Almigdad Dahesh Mojalli
SANA'A, Nov. 11 ) A recent report by ACCESS-MENA affirmed that more than two million school-aged children In Yemen aren't in the education system.

It pointed out that more than 231,655 Yemeni children between the ages of 10 and 14 are working, according to the 1994 census, which indicated 51.7 percent of male children working and 48.3 percent of females. The report mentioned that those numbers have doubled, increasing at a rate of 3 percent, but noted that the figures don't include all children working in Yemen.

The report indicated that agriculture and fishing are the main child labor fields. It also found that the private sector contains the overwhelming majority of working children, with 98.3 percent.

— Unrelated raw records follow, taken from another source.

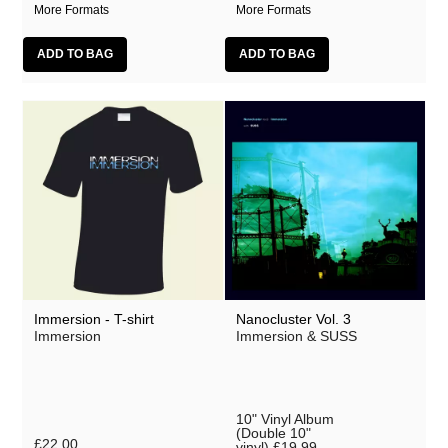
More Formats
More Formats
Immersion - T-shirt
Nanocluster Vol. 3
Immersion
Immersion & SUSS
10" Vinyl Album
(Double 10"
£22.00
vinyl)
£19.99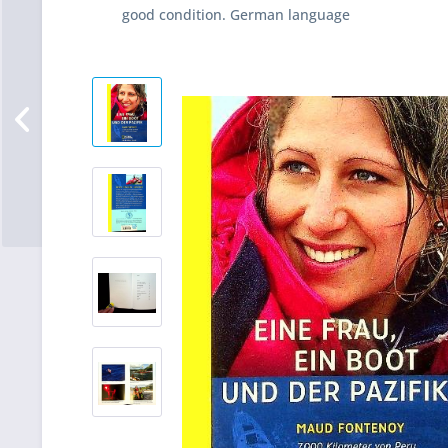
good condition. German language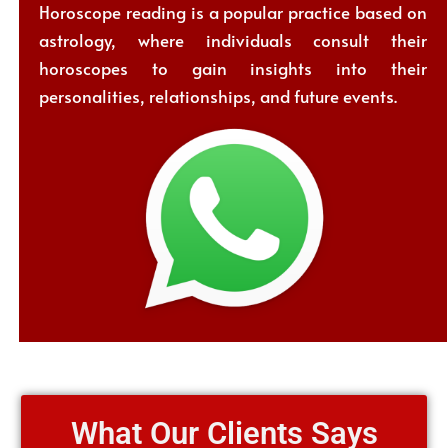
Horoscope reading is a popular practice based on
astrology, where individuals consult their
horoscopes to gain insights into their
personalities, relationships, and future events.
What Our Clients Says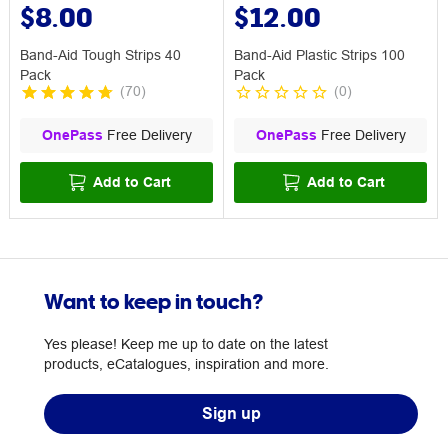
$8.00
$12.00
Band-Aid Tough Strips 40
Band-Aid Plastic Strips 100
Pack
Pack
(
70
)
(
0
)
OnePass
Free Delivery
OnePass
Free Delivery
Add to Cart
Add to Cart
Want to keep in touch?
Yes please! Keep me up to date on the latest
products, eCatalogues, inspiration and more.
Sign up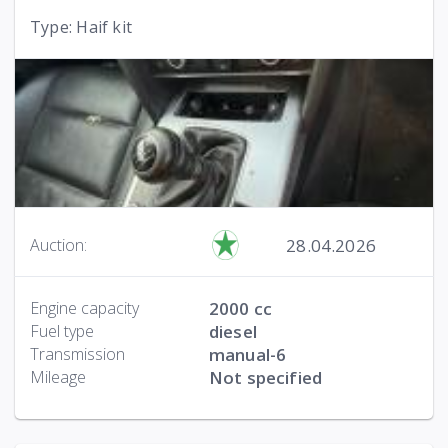
Type: Haif kit
28.04.2026
Auction:
Engine capacity
2000 cc
Fuel type
diesel
Transmission
manual-6
Mileage
Not specified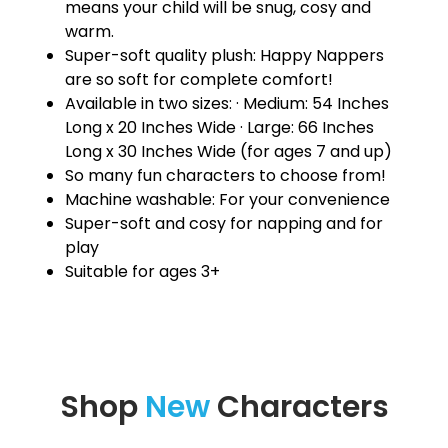
means your child will be snug, cosy and
warm.
Super-soft quality plush: Happy Nappers
are so soft for complete comfort!
Available in two sizes: · Medium: 54 Inches
Long x 20 Inches Wide · Large: 66 Inches
Long x 30 Inches Wide (for ages 7 and up)
So many fun characters to choose from!
Machine washable: For your convenience
Super-soft and cosy for napping and for
play
Suitable for ages 3+
Shop
New
Characters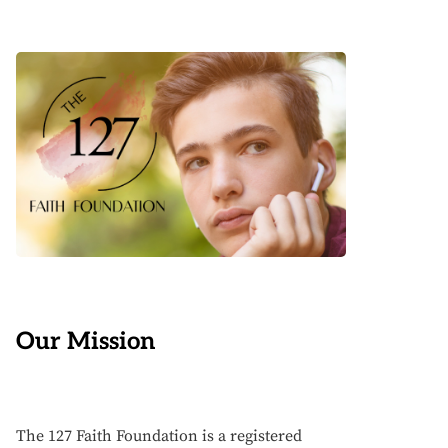
Our Mission
The 127 Faith Foundation is a registered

It further pointed out that 82.9 percent of working children work for their families, while only 17.1 percent work outside.

The ACCESS-MENA report noted that the most prominent result of child labor is school dropouts, where only 45 percent of children between the ages of 6 and 15 are in school.

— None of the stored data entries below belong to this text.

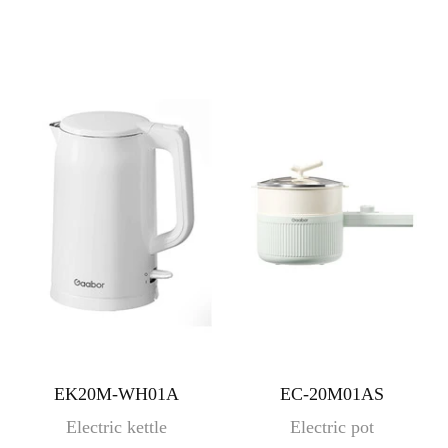
EK20M-WH01A
EC-20M01AS
Electric kettle
Electric pot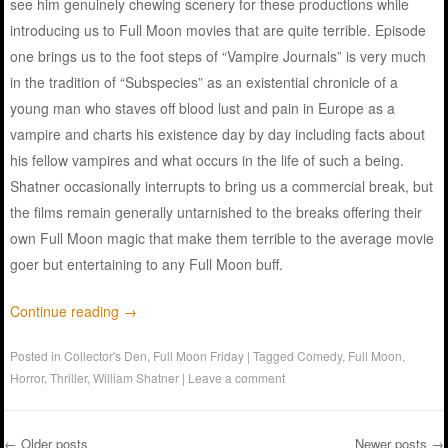
see him genuinely chewing scenery for these productions while
introducing us to Full Moon movies that are quite terrible. Episode
one brings us to the foot steps of “Vampire Journals” is very much
in the tradition of “Subspecies” as an existential chronicle of a
young man who staves off blood lust and pain in Europe as a
vampire and charts his existence day by day including facts about
his fellow vampires and what occurs in the life of such a being.
Shatner occasionally interrupts to bring us a commercial break, but
the films remain generally untarnished to the breaks offering their
own Full Moon magic that make them terrible to the average movie
goer but entertaining to any Full Moon buff.
Continue reading
→
Posted in
Collector's Den
,
Full Moon Friday
|
Tagged
Comedy
,
Full Moon
,
Horror
,
Thriller
,
William Shatner
|
Leave a comment
←
Older posts
Newer posts
→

The report, which was issued in June 2007, revealed that the increasing cycle of poverty and unemployment, economic and social problems and the 1990 Gulf War are the main reasons for child labor and school dropouts in Yemen.

Finally, it complained about the shortage of studies on child labor in Yemen; however, the Central Census Authority intends to launch a field census in January to determine the number of working children.

Community, Habitat and Finance, International ACCESS-MENA program strives to prevent child labor across the Middle East and North Africa region by improving access to and the quality of basic education. Working children in many MENA countries suffer inadequate access to flexible and appropriate education opportunities, thus putting them at risk for exploitive labor that may impede their continuation in formal education systems.

The organization works in an average of 30 countries each year, promoting democratic principles to effectively build, strengthen and promote change within local institutions and communities and shape policy decisions that recognize and support the world's most vulnerable populations.

The program targets providing remedial and vocational education to 7,500 Lebanese and Yemeni working and at-risk children. It also seeks to disseminate lessons learned and best practices in these two interventions, as well as other similar programs globally among all countries in the MENA region.

Further, it aims to raise stakeholders' awareness and build the capacities of local NGOs in six to 14 MENA countries regarding the link between quality education and reducing the worst forms of child labor.

“Our $8 million project, financed by the U.S. Labor Department, is for four years; we started in August 2004 and will finish in August 2008. Its main goal is to reduce child labor.” Said Elizabeth Zonneveld, regional director of CHF (Child labor through Education and Sustainable Services in the Middle East and North Africa) project, who Concluded her visit to Yemen last Thursday, Elizabeth Zonneveld, regional director of the project, explained concluded her visit to Yemen last Thursday.

Nicole Abu-Haydar, a manger in CCESS-MENA organization said that this is the fourth visit to Yemen to view the project in the region. “We attempted to find those children who aren't in school and get them back into their schools. Working with NGOs, authorities and governmental authorities, we told them about the project, seeking to exchange expertise and information. We then held a two-day workshop, involving approximately 25 attendees representing various organizations and authorities, wherein we explained the nature of the project's mission and the link between education and child labor.”

She adds, “The ACCESS-MENA program offers the child an alternative to working. We don't give the children or their families money; rather, we seek to make a fertile environment for children to study and leave their work by spreading public awareness via schools and workshops.”